Which brings me back to that pelvis. As I walked away from it I smiled down at my baby. It seemed almost like this little unborn being needed me to take this walk, see that sign, and finally surrender to giving birth. I can now honestly say, I had some emotional peace to make, some walks yet to take before I became a person’s mother. I walked to my monolithic bony pelvis 3 more times that week.
I’m off to study with US midwifery sage Ina May Gaskin in three weeks. At present she is campaigning the whole “Baby come when baby ready” idea. The due dates in themselves, says Gaskin, do not indicate the need for induction (Guardian, Uk, I was Pregnant for Ten Months). She sites there are definitive signs if there is something wrong and the baby needs to come out before 42 or even 43 weeks: reduced foetal movement, for example, a deceleration in growth, or reduced amniotic fluid (even this last point is arguable).

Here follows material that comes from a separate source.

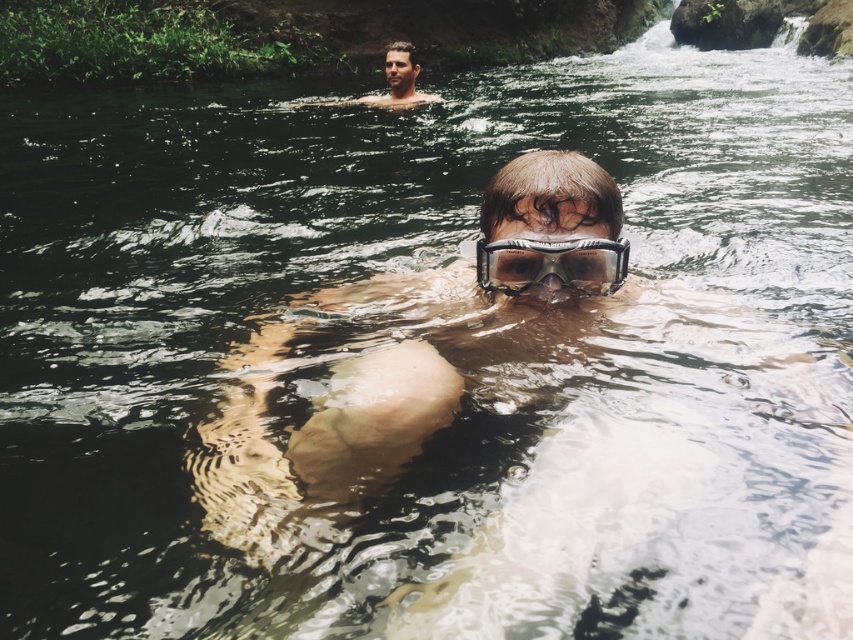 You are a lifeguard observing the scene. You notice the clear plastic goggles at center. Based on their position, can you determine if they are closer to the foreground swimmer or the background swimmer?

The clear plastic goggles at center are located at point coordinates that place them closer to the foreground swimmer since they are positioned at the center of the image, which aligns with the foreground swimmer being in the foreground.

You are a photographer trying to capture both the transparent plastic goggles at center and the smooth skin man at upper center in a single frame. Which object should you focus on first to ensure both are in the frame?

You should focus on the smooth skin man at upper center first because the transparent plastic goggles at center occupies less space and will naturally fit within the frame when the larger object is centered.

Mothers are advised to pay attention to the former, as is the midwife.
On the third day of walking by what I now deemed “my personal pelvis” I ate some apple cobbler, checked in with my midwife as I felt some deep sense of “calm” I described as “unnerving” ( what a loser). Turns out that calm was my surrender, that placid lake in my body was about to be rocked by a behemouth storm we call labor and birth.
Eight hours later my own bony pelvis passed a baby. I visualized my pelvis was the size of the 15×10 foot sized one I’d seen on the beach.
Nine hours later a squirming, red faced little girl was in my arms. Oh the power of staying in discomfort to see what comes.
Update: I showed Ina May Gaskin and Pamela Hunt the picture of the wooden pelvis I found on that English Bay Beach. Pamela’s exact words ” you knew you were ready to surrender after seeing that didn’t you?”